An impact story from Uganda of Samaritan's Purse, posted just today.
May 30, 2012
A Place To Call HomeI have been thinking a lot recently about where I call home.
While living in Uganda I have referred to both the United Kingdom and Uganda as home. When Chris and I are planning a trip to the UK we talk to our staff about going home for a few weeks. Then when we are in the UK and coming to the end of our holiday we talk to our family about when we go back home—referring to Uganda.
We have been privileged to call two places home. In less than a week we will be leaving our Uganda home and heading back to our original home in the UK, a transition that brings many emotions. However, the concept of home was put in to perspective last week when I visited our refugee feeding project in Western Uganda.
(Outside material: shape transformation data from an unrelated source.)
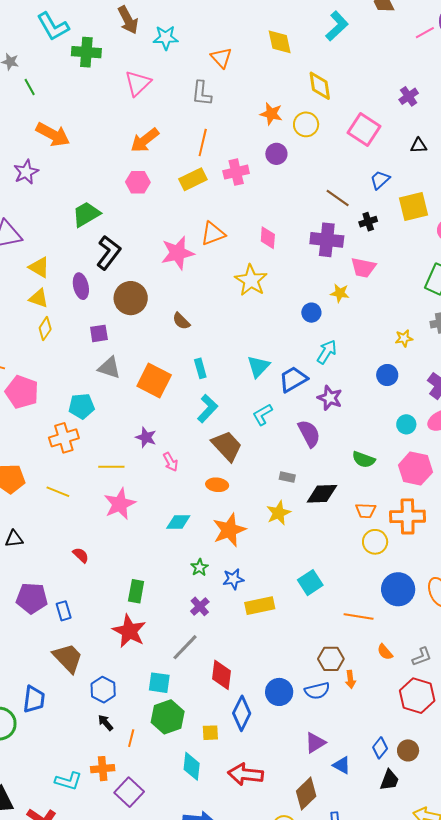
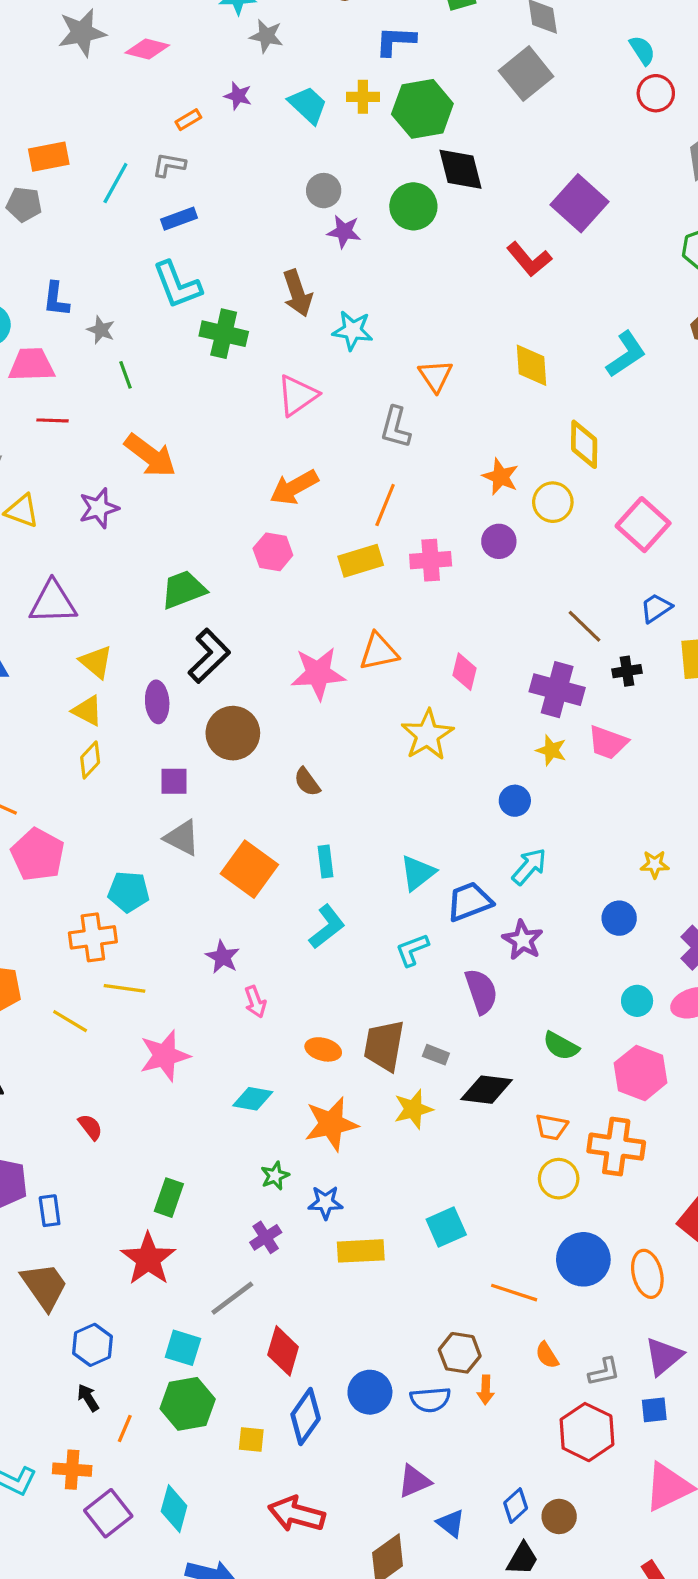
yellow star: (340, 293) -> (551, 750), moved
brown trapezoid: (227, 446) -> (384, 1046), moved, turned -136
yellow line: (111, 467) -> (124, 988), moved
cyan diamond: (192, 766) -> (174, 1509), moved

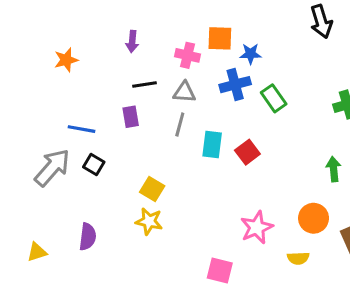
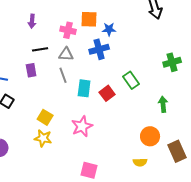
green rectangle: (274, 98) -> (131, 80), moved
gray line: (180, 124) -> (63, 75), turned -35
pink star: (257, 227) -> (82, 126), moved

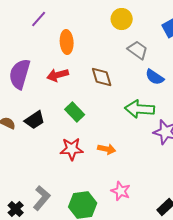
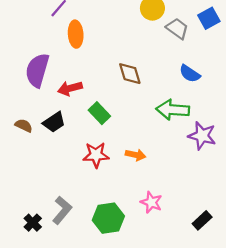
orange ellipse: (67, 42) -> (76, 34), moved
gray trapezoid: (138, 50) -> (177, 28), moved
red arrow: (58, 75) -> (70, 88), moved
We have recently taken over a project that is providing food in six refugee settlements in Western Uganda. The refugees are from the Democratic Republic of Congo, Eritrea, Somalia, and other countries in Africa.
Last week the project was asked to expand to also cover a rapidly growing settlement near our field office in Kamwenge that is receiving refugees from DRC. When we arrived at the food distribution point within the settlement, a huge lorry was offloading people and belongings. The refugees receive a plot of land to set up a temporary home, and then potentially a more permanent structure.
That day 1,5000 new refugees arrived, and they are expecting at least 3,000 each week. Soon the settlement will be hosting nearly 30,000 people.
Seeing these individuals and families with everything there could carry when they were forced to flee was indescribable. I cannot imagine feeling so in danger that I pack what I can carry and run from my home. We have accumulated so much stuff during out time in Uganda that I want to keep, so we are packing bag after bag. If I have to carry it on my back I would be prioritizing very differently.
It was amazing to see the exhausted, bewildered, desperate people receiving a hot meal and then being given a basic hygiene and household supply kit and a monthly ration of food. After the journey they had been on that was the least we could do to help them start their new life.
These people really have nothing. They are in a new country where they don’t speak the language, but it is better than the alternative. I felt privileged to be connected to a project that is among the first people to welcome these refugees to their new home.